Scan the material for the word "icon", and copy each line where it shows up.
-- Exercise data follows --
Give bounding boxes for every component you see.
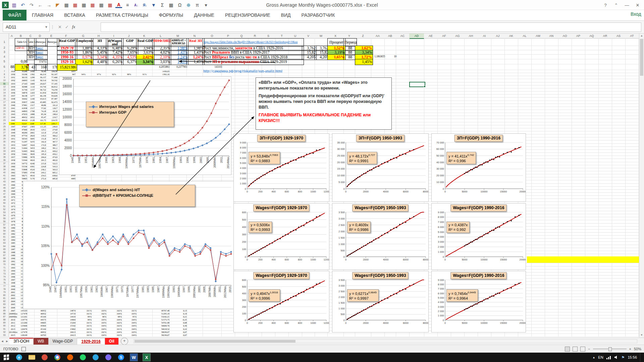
cell[interactable]: 36,722 [34,88,46,91]
column-header-AI[interactable]: AI [478,34,491,39]
column-header-I[interactable]: I [106,34,122,39]
cell[interactable]: 1973 [9,205,15,208]
cell[interactable]: 45164 [34,327,46,330]
cell[interactable]: 46952 [34,330,46,334]
cell[interactable]: 1961 [9,168,15,171]
cell[interactable]: 104% [121,324,137,327]
row-header-5[interactable]: 5 [0,59,9,64]
cell[interactable]: 102% [106,321,122,324]
cell[interactable]: 2006 [9,306,15,309]
cell[interactable]: 1968 [9,189,15,192]
cell[interactable]: 101% [75,330,92,334]
column-header-AF[interactable]: AF [437,34,451,39]
cell[interactable]: 3453 [27,146,35,149]
annotation-textbox[interactable]: «ВВП» или «GDP», «Оплата труда» или «Wag… [256,77,392,130]
cell[interactable]: 47633 [15,113,28,116]
cell[interactable]: 104% [91,324,107,327]
cell-K5[interactable]: 3,34% [136,59,154,65]
chart-derivative[interactable]: 95%100%105%110%115%120%194519471949Max19… [23,181,234,309]
cell-I5[interactable]: 6,26% [106,59,123,65]
cell[interactable]: 1931 [9,76,15,79]
cell[interactable]: 101% [75,334,92,337]
worksheet-grid[interactable]: ABCDEFGHIJKLMNOPQRSTUVWXYZAAABACADAEAFAG… [0,34,644,338]
column-header-AK[interactable]: AK [504,34,518,39]
cell[interactable]: 1299 [27,76,35,79]
cell[interactable]: 121260 [15,321,28,324]
cell[interactable]: 1971 [9,198,15,201]
cell[interactable]: 215,9 [34,162,46,165]
cell[interactable]: 224,8 [34,165,46,168]
cell[interactable]: 54701,98 [152,321,170,324]
column-header-D[interactable]: D [34,34,46,39]
chart-s9[interactable]: 01 0002 0003 0004 0005 0006 0007 0008 00… [431,271,526,333]
cell[interactable]: 2824 [27,134,35,137]
column-header-AL[interactable]: AL [518,34,532,39]
cell[interactable]: 1951 [9,137,15,140]
cell[interactable]: 126,7 [46,107,58,110]
cell[interactable]: 56609,70 [152,324,170,327]
chart-s4[interactable]: 0100200300400500600020040060080010001200… [233,203,329,270]
cell[interactable]: 254,5 [34,174,46,177]
cell[interactable]: 56618,52 [152,327,170,330]
cell[interactable]: 51575,75 [152,318,170,321]
cell[interactable]: 104% [121,327,137,330]
cell[interactable]: 43,013 [34,97,46,100]
cell[interactable]: 1993 [9,266,15,269]
column-header-Z[interactable]: Z [355,34,371,39]
cell[interactable]: 1888 [27,113,35,116]
cell[interactable]: 0,08 [169,321,187,324]
cell[interactable]: 52224 [15,122,28,125]
cell[interactable]: 2000 [9,288,15,291]
cell[interactable]: 102% [91,330,107,334]
cell[interactable]: 58239,07 [152,334,170,337]
column-header-H[interactable]: H [91,34,106,39]
cell[interactable]: 99% [75,318,92,321]
cell[interactable]: 204,4 [34,156,46,159]
tab-рецензирование[interactable]: РЕЦЕНЗИРОВАНИЕ [220,10,276,20]
cell[interactable]: 101% [75,321,92,324]
cell[interactable]: 4744 [27,171,35,174]
tab-разметка страницы[interactable]: РАЗМЕТКА СТРАНИЦЫ [91,10,154,20]
cell[interactable]: 1708 [27,110,35,113]
cell-Z5[interactable]: 1,45% [355,59,373,65]
macro-record-icon[interactable] [21,347,26,351]
cell[interactable]: 95% [121,315,137,318]
cell[interactable]: 224,55 [46,119,58,122]
cell[interactable]: 57,165 [46,82,58,85]
cell[interactable]: 1991 [9,260,15,263]
cell[interactable]: 104% [91,327,107,330]
cell[interactable]: 2015 [9,334,15,337]
cell[interactable]: 274,8 [46,128,58,131]
cell[interactable]: 3255 [27,140,35,143]
cell[interactable]: 195,4 [34,153,46,156]
cell[interactable]: 101% [75,309,92,312]
horizontal-scrollbar[interactable] [133,339,637,343]
column-header-AR[interactable]: AR [598,34,612,39]
cell[interactable]: 14419 [57,315,76,318]
cell[interactable]: 117,49 [34,122,46,125]
cell[interactable]: 103% [121,330,137,334]
cell[interactable]: 58271 [15,174,28,177]
chart-s5[interactable]: 05001 0001 5002 0002 5003 0003 500020004… [332,203,429,270]
cell[interactable]: 181,3 [34,149,46,153]
media-app-icon[interactable] [39,353,50,361]
cell[interactable]: 1980 [9,226,15,229]
cell[interactable]: 391,1 [46,146,58,149]
cell[interactable]: 1975 [9,211,15,214]
cell[interactable]: 59,532 [46,79,58,82]
cell[interactable]: 1249 [27,97,35,100]
column-header-AP[interactable]: AP [572,34,585,39]
tab-вид[interactable]: ВИД [276,10,296,20]
column-header-K[interactable]: K [136,34,153,39]
cell[interactable]: 92,473 [46,101,58,104]
cell[interactable]: 53344 [15,159,28,162]
column-header-X[interactable]: X [327,34,344,39]
cell[interactable]: 1317 [27,104,35,107]
cell[interactable]: 522,5 [46,162,58,165]
cell[interactable]: 104% [121,318,137,321]
cell[interactable]: 172,9 [34,143,46,146]
cell[interactable]: 48452 [15,116,28,119]
cell[interactable]: 1943 [9,113,15,116]
cell[interactable]: 46,214 [34,73,46,76]
cell[interactable]: 127478 [15,312,28,315]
-- Exercise data concluded --
Exercise output:
macro-record-icon[interactable] [21,347,26,351]
media-app-icon[interactable] [39,353,50,361]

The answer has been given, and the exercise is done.